Laak consisted of flat meadow land before becoming a medieval Freiheit suburb of Altstadt. Because of the wetness of the land, development of Laak was first concentrated to the north along the hill Rollberg before continuing to the west and south. Laak was bounded by Neurossgarten to the north, Altstadt to the east, Lastadie to the south, and the early 17th century Baroque city walls to the west. Beyond the walls were Kosse and Mittelhufen. Laak was closely affiliated with the Lastadie warehouse quarter and Lizent toll district.

By the Rathäusliche Reglement of 13 June 1724, King Frederick William I of Prussia merged Altstadt and Laak into the united city of Königsberg. Laak was heavily damaged by the 1944 Bombing of Königsberg and the 1945 Battle of Königsberg.

==Locations==

Laak was divided into Unterlaak (Lower Laak) to the east and Oberlaak (Upper Laak) to the west. Unterlaak ran from the western end of Altstadt's Altstädtische Langgasse until Lizentgrabenstraße, while Oberlaak continued from Lizentgrabenstraße to Deutschordensring at the western city walls.

Unterlaak had a medieval ropewalk along Reifschlägergasse, and the city's fire department moved there in 1866. Also found in eastern Laak was the mercantile Markthalle. The Laakspeicherstraßen were three roads connecting Unterlaak to Lastadie.
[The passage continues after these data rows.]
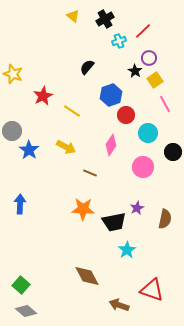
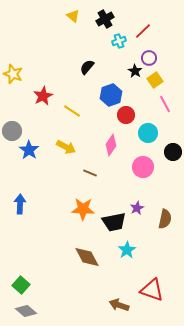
brown diamond: moved 19 px up
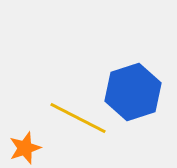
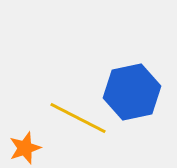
blue hexagon: moved 1 px left; rotated 6 degrees clockwise
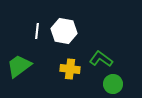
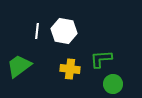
green L-shape: rotated 40 degrees counterclockwise
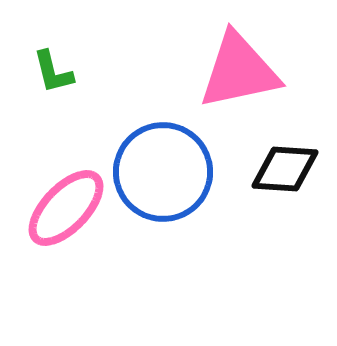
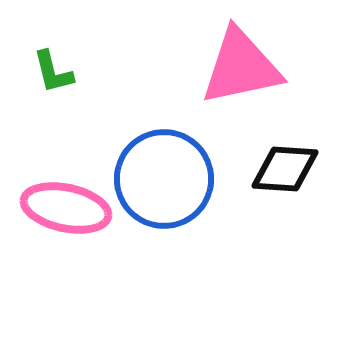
pink triangle: moved 2 px right, 4 px up
blue circle: moved 1 px right, 7 px down
pink ellipse: rotated 58 degrees clockwise
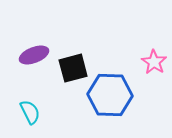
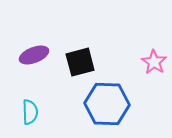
black square: moved 7 px right, 6 px up
blue hexagon: moved 3 px left, 9 px down
cyan semicircle: rotated 25 degrees clockwise
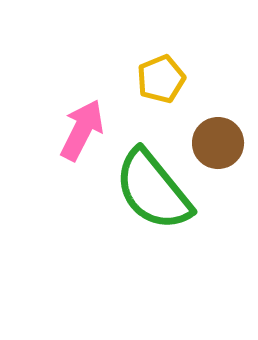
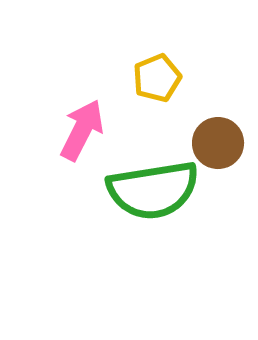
yellow pentagon: moved 4 px left, 1 px up
green semicircle: rotated 60 degrees counterclockwise
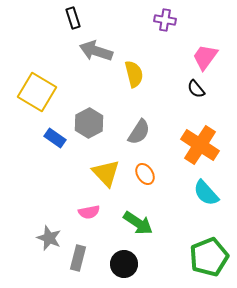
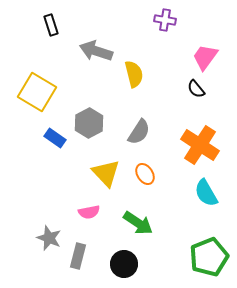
black rectangle: moved 22 px left, 7 px down
cyan semicircle: rotated 12 degrees clockwise
gray rectangle: moved 2 px up
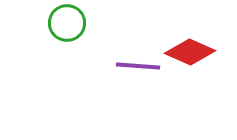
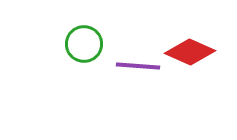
green circle: moved 17 px right, 21 px down
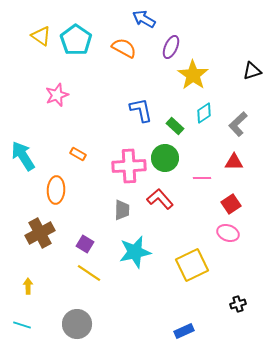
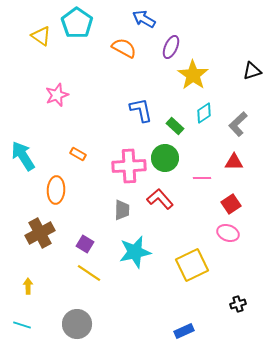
cyan pentagon: moved 1 px right, 17 px up
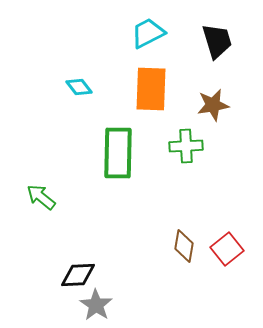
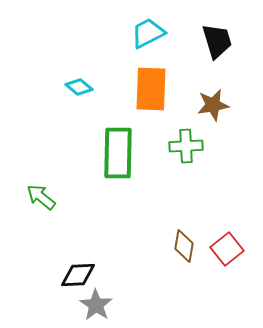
cyan diamond: rotated 12 degrees counterclockwise
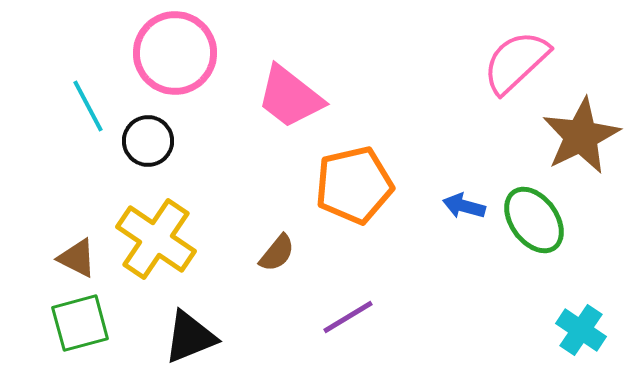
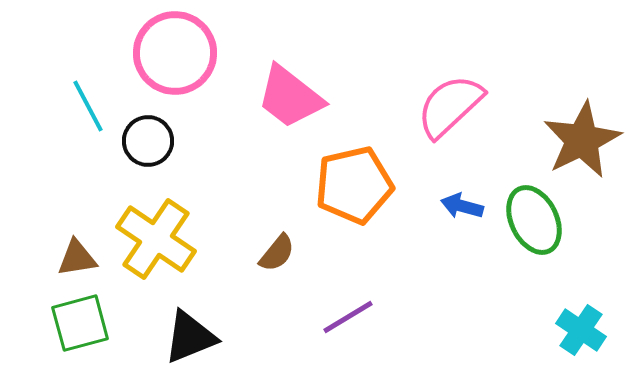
pink semicircle: moved 66 px left, 44 px down
brown star: moved 1 px right, 4 px down
blue arrow: moved 2 px left
green ellipse: rotated 10 degrees clockwise
brown triangle: rotated 36 degrees counterclockwise
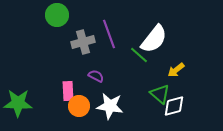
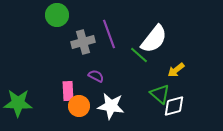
white star: moved 1 px right
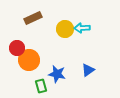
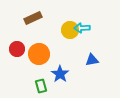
yellow circle: moved 5 px right, 1 px down
red circle: moved 1 px down
orange circle: moved 10 px right, 6 px up
blue triangle: moved 4 px right, 10 px up; rotated 24 degrees clockwise
blue star: moved 3 px right; rotated 24 degrees clockwise
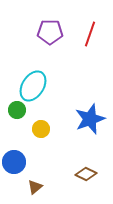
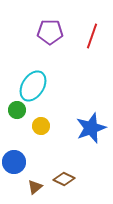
red line: moved 2 px right, 2 px down
blue star: moved 1 px right, 9 px down
yellow circle: moved 3 px up
brown diamond: moved 22 px left, 5 px down
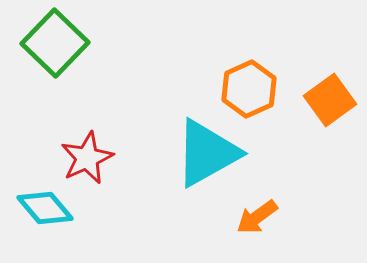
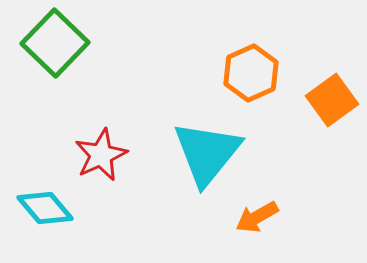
orange hexagon: moved 2 px right, 16 px up
orange square: moved 2 px right
cyan triangle: rotated 22 degrees counterclockwise
red star: moved 14 px right, 3 px up
orange arrow: rotated 6 degrees clockwise
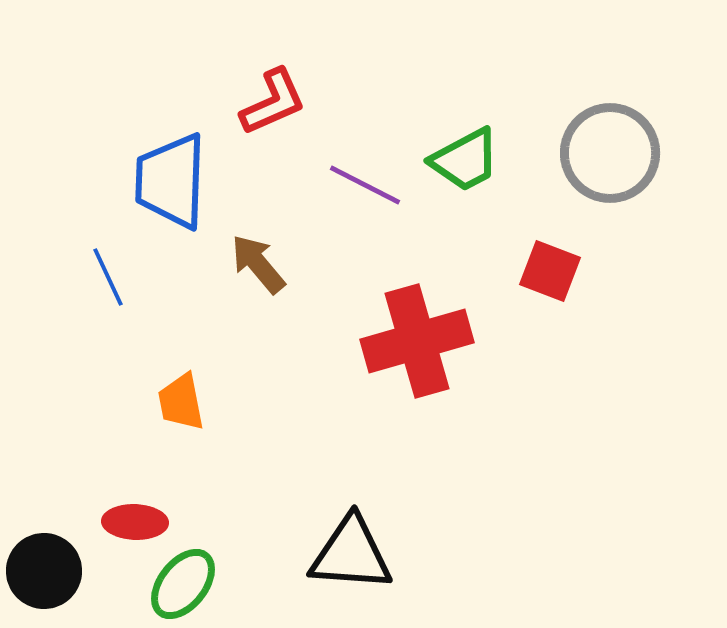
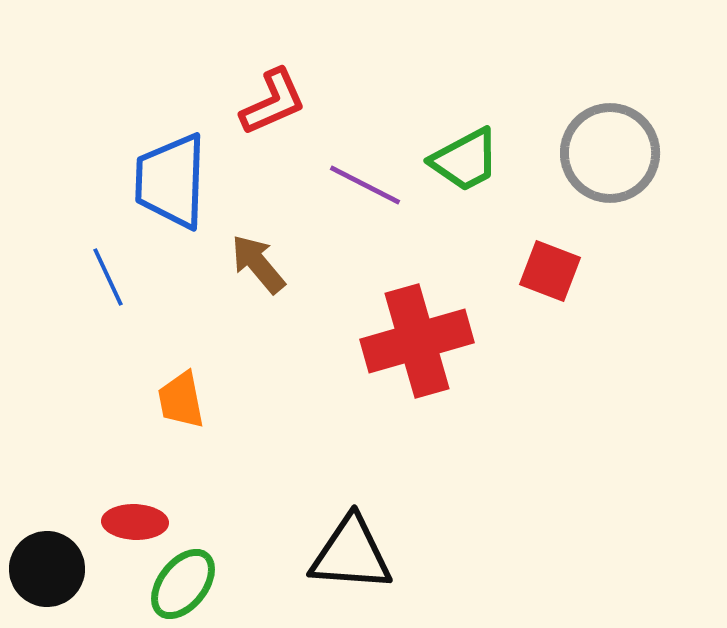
orange trapezoid: moved 2 px up
black circle: moved 3 px right, 2 px up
Institutions in Oberlaak included the city employment office (Arbeitsamt), an anatomical institute (the Anatomie) of the University of Königsberg headed by Karl Friedrich Burdach in 1836, and a forensic institute (Gerichtsmedizinisches Institut) headed by Georg Puppe in 1903. The foundry Union Giesserei Königsberg was located between Oberlaak and Neuroßgarten's Botanischer Garten.